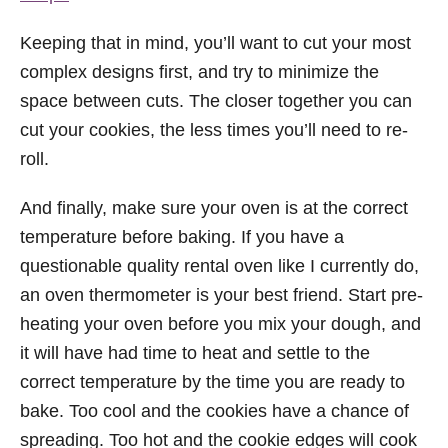
Keeping that in mind, you’ll want to cut your most
complex designs first, and try to minimize the
space between cuts. The closer together you can
cut your cookies, the less times you’ll need to re-
roll.
And finally, make sure your oven is at the correct
temperature before baking. If you have a
questionable quality rental oven like I currently do,
an oven thermometer is your best friend. Start pre-
heating your oven before you mix your dough, and
it will have had time to heat and settle to the
correct temperature by the time you are ready to
bake. Too cool and the cookies have a chance of
spreading. Too hot and the cookie edges will cook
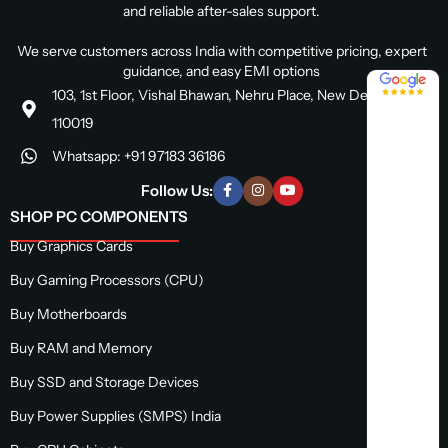
and reliable after-sales support.
We serve customers across India with competitive pricing, expert
guidance, and easy EMI options
4.8 / 5
103, 1st Floor, Vishal Bhawan, Nehru Place, New Delhi, Delhi
110019
Whatsapp: +91 97183 36186
Follow Us:
SHOP PC COMPONENTS
Buy Graphics Cards
Buy Gaming Processors (CPU)
Buy Motherboards
Buy RAM and Memory
Buy SSD and Storage Devices
Buy Power Supplies (SMPS) India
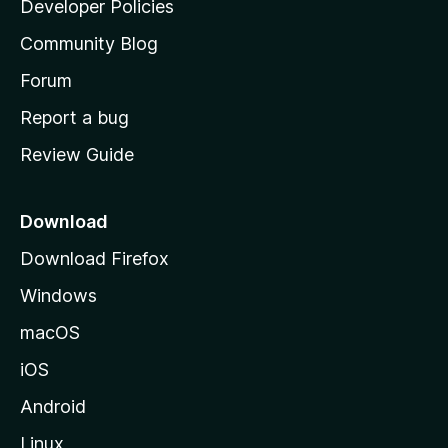
Developer Policies
'
Community Blog
s
h
Forum
o
Report a bug
m
Review Guide
e
p
a
Download
g
Download Firefox
e
Windows
macOS
iOS
Android
Linux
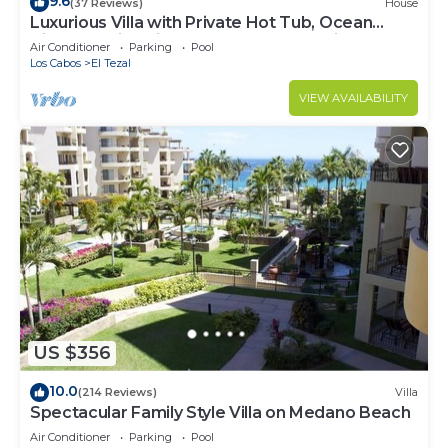
9.6
(37 Reviews)
House
Luxurious Villa with Private Hot Tub, Ocean
Views Family-Friendly 3BR 1.6 km walking to
Air Conditioner
Parking
Pool
beach
Los Cabos
El Tezal
VIEW AVAILABILITY
US $356
10.0
(214 Reviews)
Villa
Spectacular Family Style Villa on Medano Beach
Air Conditioner
Parking
Pool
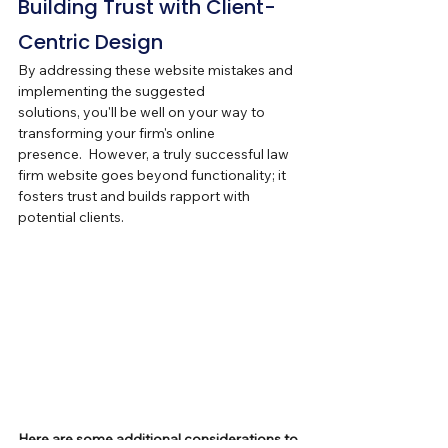
Building Trust with Client-
Centric Design
By addressing these website mistakes and 
implementing the suggested 
solutions, you'll be well on your way to 
transforming your firm's online 
presence.  However, a truly successful law 
firm website goes beyond functionality; it 
fosters trust and builds rapport with 
potential clients.
Here are some additional considerations to 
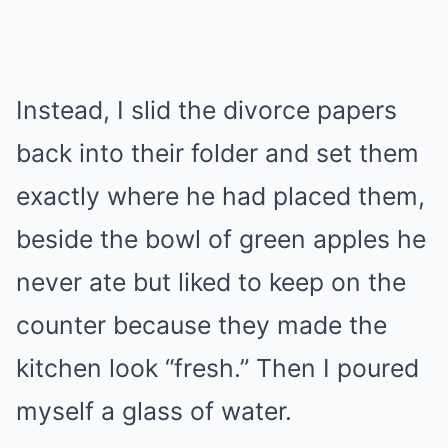
Instead, I slid the divorce papers
back into their folder and set them
exactly where he had placed them,
beside the bowl of green apples he
never ate but liked to keep on the
counter because they made the
kitchen look “fresh.” Then I poured
myself a glass of water.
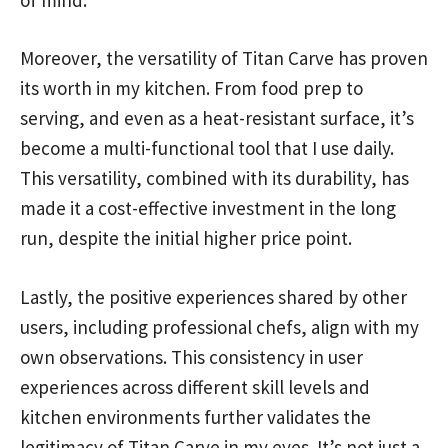
Moreover, the versatility of Titan Carve has proven
its worth in my kitchen. From food prep to
serving, and even as a heat-resistant surface, it’s
become a multi-functional tool that I use daily.
This versatility, combined with its durability, has
made it a cost-effective investment in the long
run, despite the initial higher price point.
Lastly, the positive experiences shared by other
users, including professional chefs, align with my
own observations. This consistency in user
experiences across different skill levels and
kitchen environments further validates the
legitimacy of Titan Carve in my eyes. It’s not just a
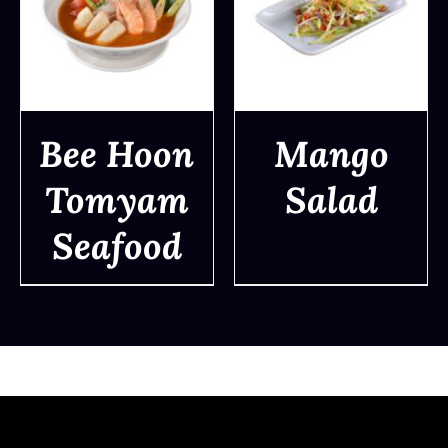
Bee Hoon
Mango
Tomyam
Salad
DETAILS
DETAILS
Seafood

* * * *

> DIRECTIONS
What is wanted is a word-for-word restatement of the entries, without their images.

> SOLUTION TO THIS EXERCISE
Keeping that in mind, you’ll want to cut your most
complex designs first, and try to minimize the
space between cuts. The closer together you can
cut your cookies, the less times you’ll need to re-
roll.
And finally, make sure your oven is at the correct
temperature before baking. If you have a
questionable quality rental oven like I currently do,
an oven thermometer is your best friend. Start pre-
heating your oven before you mix your dough, and
it will have had time to heat and settle to the
correct temperature by the time you are ready to
bake. Too cool and the cookies have a chance of
spreading. Too hot and the cookie edges will cook
and reliable after-sales support.
We serve customers across India with competitive pricing, expert
guidance, and easy EMI options
4.8 / 5
103, 1st Floor, Vishal Bhawan, Nehru Place, New Delhi, Delhi
110019
Whatsapp: +91 97183 36186
Follow Us:
SHOP PC COMPONENTS
Buy Graphics Cards
Buy Gaming Processors (CPU)
Buy Motherboards
Buy RAM and Memory
Buy SSD and Storage Devices
Buy Power Supplies (SMPS) India
Developer Policies
'
Community Blog
s
h
Forum
o
Report a bug
m
Review Guide
e
p
a
Download
g
Download Firefox
e
Windows
macOS
iOS
Android
Linux
9.6
(37 Reviews)
House
Luxurious Villa with Private Hot Tub, Ocean
Views Family-Friendly 3BR 1.6 km walking to
Air Conditioner
Parking
Pool
beach
Los Cabos
El Tezal
VIEW AVAILABILITY
US $356
10.0
(214 Reviews)
Villa
Spectacular Family Style Villa on Medano Beach
Air Conditioner
Parking
Pool
Building Trust with Client-
Centric Design
By addressing these website mistakes and 
implementing the suggested 
solutions, you'll be well on your way to 
transforming your firm's online 
presence.  However, a truly successful law 
firm website goes beyond functionality; it 
fosters trust and builds rapport with 
potential clients.
Here are some additional considerations to 
Instead, I slid the divorce papers
back into their folder and set them
exactly where he had placed them,
beside the bowl of green apples he
never ate but liked to keep on the
counter because they made the
kitchen look “fresh.” Then I poured
myself a glass of water.
Moreover, the versatility of Titan Carve has proven
its worth in my kitchen. From food prep to
serving, and even as a heat-resistant surface, it’s
become a multi-functional tool that I use daily.
This versatility, combined with its durability, has
made it a cost-effective investment in the long
run, despite the initial higher price point.
Lastly, the positive experiences shared by other
users, including professional chefs, align with my
own observations. This consistency in user
experiences across different skill levels and
kitchen environments further validates the
legitimacy of Titan Carve in my eyes. It’s not just a
Bee Hoon
Mango
Tomyam
Salad
DETAILS
DETAILS
Seafood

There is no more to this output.